# Female Mad Scientist...Any help? > I'd be very grateful!



## Frankie's Girl (Aug 27, 2007)

I think crazy hair is a must. If you can find a white wig that is all poofy, that is the best, but anything that looks similar in other colors - even your own hair if you don't mind lots of hairspray and poofing it up. 

Goggles of some kind, and if you don't want to wear them on your face, strapped to the top of your head. Or large black framed "nerd" glasses - lots of places to find those and can remove the lenses even. 

A button down shirt of some kind and a bow tie.
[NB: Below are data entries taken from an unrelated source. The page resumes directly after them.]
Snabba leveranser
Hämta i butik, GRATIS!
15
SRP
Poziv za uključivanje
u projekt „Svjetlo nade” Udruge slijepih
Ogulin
Can even use a comically large one (like for a clown costume). 

The doctor lab coat... I love the idea of splattering it with colors (not blood colors since you're wearing it at work and likely don't want to go gory). But could use green, blue, orange and yellow so it looks like you've gotten splattered with chemicals - but it could also be pretty doing lots of colors - sort of turning your lab coat into a wearable spin art piece? (obviously don't do this on a lab coat you want to wear every day. Could try using "washable" paint and adding some bleach to the wash to remove the colors after, but it might still be stained anyway)

Check out this pinterest set to get some more ideas:
https://www.pinterest.com/explore/mad-scientist-costume/


----------



## Nikita Storm (Sep 21, 2016)

Hi! My first interaction on the forum this year!  thanks! Yes, I've been thinking about goggles, should have them somewhere, can't remember where though haha, must be in the attic. I've just cut my hair very short and thought, since everyone might be doing the poofy hair and people are used to me having poofy curly hair, I'd comb it backwards real slick, to change my everyday look 

I love the idea of slattered chemicals! I should try and make that work. My character will be the kind that sells potions and solutions to enhance people (very nerdy) with vampire skills, such as hypnosis and eternal life and such. I've got all these disposable injections (without needles of course) , but I'm having a hard time figuring out how to attach them to my costume, with a belt or something. I thought I'dfill them up with different colours of fluids, and then hand them out to people or something.. So the weird colours splashed on the costume might really go well with that!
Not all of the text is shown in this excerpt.